Todo marchaba sobre ruedas para Richard,  pero con el paso del tiempo, poco a poco ciertas mentes despertaron, y personas comenzaron a pensar por sí mismas. Ese día la esperanza de James en la humanidad volvió a nacer, si esas pocas personas lúcidas otra vez lograban alzarse en contra del orden establecido entonces no todo estaba perdido. Para Richard y la orden esas personas eran una desgracia, una enfermedad que se debía de erradicar como si fuese un virus mortal para sus planes; la solución era simple: erradicar, marginalizar, destruir o controlar. Ese día, James supo entender la verdad, la Orden ya no trabajaba para proteger al Planeta de los humanos pero para destruir a la humanidad únicamente. Una idea brotó en su mente, la idea de crear al Círculo de la Amistad. La misión era obvia y tan natural que les pareció una obligación y un honor educar a sus hijos con ese legado: Adam, William, Ethan y Robert eran los cuatro jinetes destinados en liberar a la raza humana. Pero planificar, crear, y esperar siglos antes de ver su visión materializarse ante sus ojos en la vida real era casi embriagador, a no ser por el riesgo de una misión tan peligrosa.
Porque nadie quiere ser sacado de su zona de confort por más infértil, inútil y desnutrida que fuese su vida. Y la Orden no era ninguna excepción.
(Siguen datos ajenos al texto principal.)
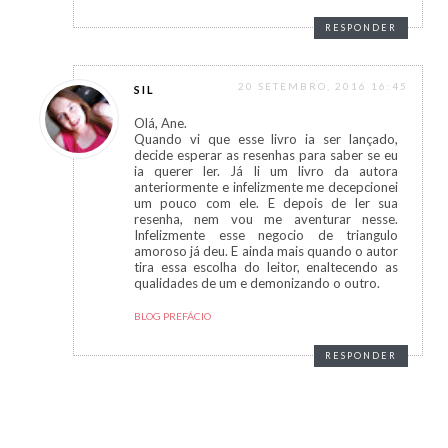
RESPONDER
20 SETEMBRO, 2016 16:45
SIL
Olá, Ane.
Quando vi que esse livro ia ser lançado,
decide esperar as resenhas para saber se eu
ia querer ler. Já li um livro da autora
anteriormente e infelizmente me decepcionei
um pouco com ele. E depois de ler sua
resenha, nem vou me aventurar nesse.
Infelizmente esse negocio de triangulo
amoroso já deu. E ainda mais quando o autor
tira essa escolha do leitor, enaltecendo as
qualidades de um e demonizando o outro.
BLOG PREFÁCIO
RESPONDER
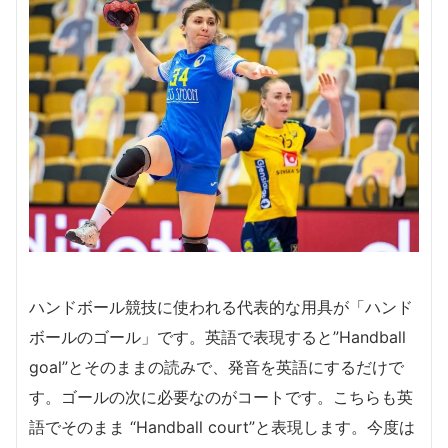
ハンドボール競技に使われる代表的な用具が「ハンド
ボールのゴール」です。英語で表現すると”Handball
goal”とそのままの読みで、発音を英語にするだけで
す。ゴールの次に必要なのがコートです。こちらも英
語でそのまま “Handball court”と表現します。今度は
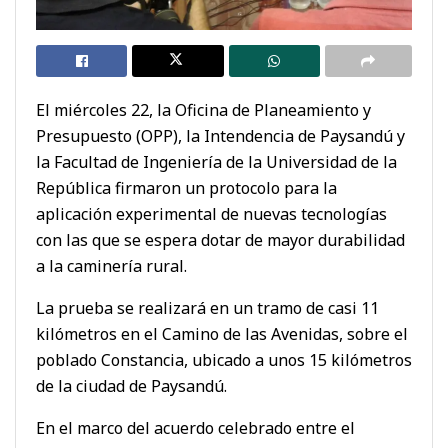
El miércoles 22, la Oficina de Planeamiento y
Presupuesto (OPP), la Intendencia de Paysandú y
la Facultad de Ingeniería de la Universidad de la
República firmaron un protocolo para la
aplicación experimental de nuevas tecnologías
con las que se espera dotar de mayor durabilidad
a la caminería rural.
La prueba se realizará en un tramo de casi 11
kilómetros en el Camino de las Avenidas, sobre el
poblado Constancia, ubicado a unos 15 kilómetros
de la ciudad de Paysandú.
En el marco del acuerdo celebrado entre el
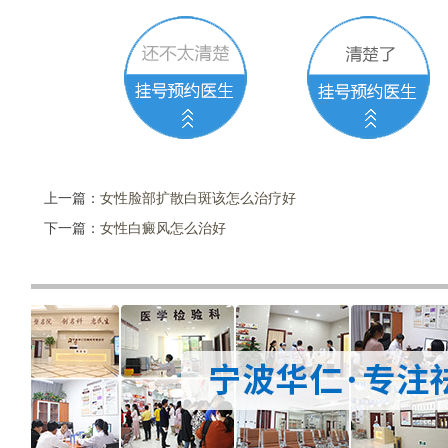
上一篇：
女性脸部扩散白斑该怎么治疗好
下一篇：
女性白癜风怎么治好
Richard no era ninguna excepción y la codicia, el poder, la avaricia, y la prepotencia tuvieron razón sobre la justa causa albergada al inicio.
Los humanos consumían, y debían morir en manos de aquellos que producían el consumismo, un círculo vicioso, peligroso y desgarrador. Los valores se perdían, y el amor se volvía cada vez como una utopía porque la cruda verdad era que la sociedad, construida por ellos, no admitía un sentimiento tan profundo y frágil. Porque en la vida, el amor, era lo único por el cual el ser humano y los inmortales tendrían su salvación. El resto era simples datos, información destina a perderse con el paso del tiempo. Un tiempo que James quería alterar, modificar para cambiar el futuro.

 

Cuando James cruzó la puerta del castillo de Carcasona, Richard no estuvo para recibirlo, pero David estaba de pie, esperándolo.

―Se ve pálido ―dijo David estrechándole la mano.
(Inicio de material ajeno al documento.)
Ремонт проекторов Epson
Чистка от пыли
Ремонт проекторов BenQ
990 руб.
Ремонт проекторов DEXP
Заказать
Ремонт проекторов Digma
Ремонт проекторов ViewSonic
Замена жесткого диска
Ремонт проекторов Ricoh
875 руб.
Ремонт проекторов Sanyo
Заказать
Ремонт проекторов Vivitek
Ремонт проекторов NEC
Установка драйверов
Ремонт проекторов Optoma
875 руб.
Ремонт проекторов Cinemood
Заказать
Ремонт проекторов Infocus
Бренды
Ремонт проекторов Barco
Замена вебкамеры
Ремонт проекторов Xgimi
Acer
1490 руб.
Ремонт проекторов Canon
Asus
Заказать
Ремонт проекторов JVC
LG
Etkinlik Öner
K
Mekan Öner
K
―Largo viaje ―resumió James con cierta nota de sarcasmo.

―Richard me pidió enseñarle a nuestro prisionero, a lo mejor Usted conoce la identidad de nuestro tan deseable invitado ―anunció David con una media sonrisa.

―Entiendo ―dijo James impenetrable.

―Largo viaje, en efecto ―concluyó David con el ceño fruncido―. Si me permite lo guiaré a sus aposentos.
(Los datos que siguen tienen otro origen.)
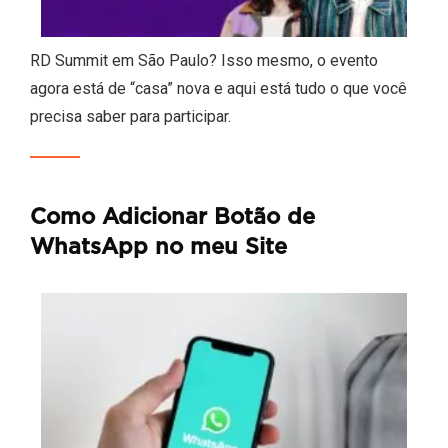
RD Summit em São Paulo? Isso mesmo, o evento
agora está de “casa” nova e aqui está tudo o que você
precisa saber para participar.
Como Adicionar Botão de
WhatsApp no meu Site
―No será necesario, David. Al punto quiere.

―Tenemos en la cárcel a un joven llamado Pierrino, lo encontramos cuando…

―Cuando nos atacaron ―interrumpió James tajante.

―Sí ―admitió David apenado.

James miró a David mientras caminaba por los senderos sinuosos de las calles pavimentada. Cuando por fin alcanzaron el calabozo, el guardia estaba dormido.

―¡Despierta! ―gritó David pegándole en la frente al guardia sin que ese hiciera ningún movimiento voluntario. Frunciendo el ceño, David abrió la puerta de la cárcel, y cuando entraron James y David se quedaron boquiabiertos.
Elevado en el aire Pierrino estaba sentado sobre su silla con las cuerdas sueltas alrededor de él. Sus ojos translucían un color parecido al mercurio líquido. Con cuidado James se aproximó.